**Description of the task**
As the lines appear below, please set them down exactly, starting at the first and finishing with the one containing "This screenshot has height=1944, width=1568.".

━━━━━━━━━━━━━━━━

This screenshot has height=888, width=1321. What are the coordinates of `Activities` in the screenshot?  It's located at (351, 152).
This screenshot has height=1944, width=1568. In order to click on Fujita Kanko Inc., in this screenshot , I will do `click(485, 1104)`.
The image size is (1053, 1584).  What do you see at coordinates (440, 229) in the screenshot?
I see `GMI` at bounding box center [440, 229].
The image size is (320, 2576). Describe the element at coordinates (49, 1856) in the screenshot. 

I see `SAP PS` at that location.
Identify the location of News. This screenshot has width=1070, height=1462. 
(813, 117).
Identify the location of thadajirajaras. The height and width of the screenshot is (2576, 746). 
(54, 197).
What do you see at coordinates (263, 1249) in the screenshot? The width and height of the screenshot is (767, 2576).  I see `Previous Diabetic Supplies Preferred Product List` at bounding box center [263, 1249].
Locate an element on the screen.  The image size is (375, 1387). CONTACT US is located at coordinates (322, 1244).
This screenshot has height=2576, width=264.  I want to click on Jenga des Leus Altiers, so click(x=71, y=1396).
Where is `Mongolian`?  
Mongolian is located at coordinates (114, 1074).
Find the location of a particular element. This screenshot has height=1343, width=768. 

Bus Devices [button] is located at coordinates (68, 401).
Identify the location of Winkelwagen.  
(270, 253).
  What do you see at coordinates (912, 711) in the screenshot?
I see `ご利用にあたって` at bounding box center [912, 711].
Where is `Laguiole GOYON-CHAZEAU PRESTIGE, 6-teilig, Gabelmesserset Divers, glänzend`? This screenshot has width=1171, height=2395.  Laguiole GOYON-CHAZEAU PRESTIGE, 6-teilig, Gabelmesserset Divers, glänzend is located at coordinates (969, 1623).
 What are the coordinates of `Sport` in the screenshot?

━━━━━━━━━━━━━━━━

**Answer to the exercise**
This screenshot has height=888, width=1321. What are the coordinates of `Activities` in the screenshot?  It's located at (351, 152).
This screenshot has height=1944, width=1568. In order to click on Fujita Kanko Inc., in this screenshot , I will do `click(485, 1104)`.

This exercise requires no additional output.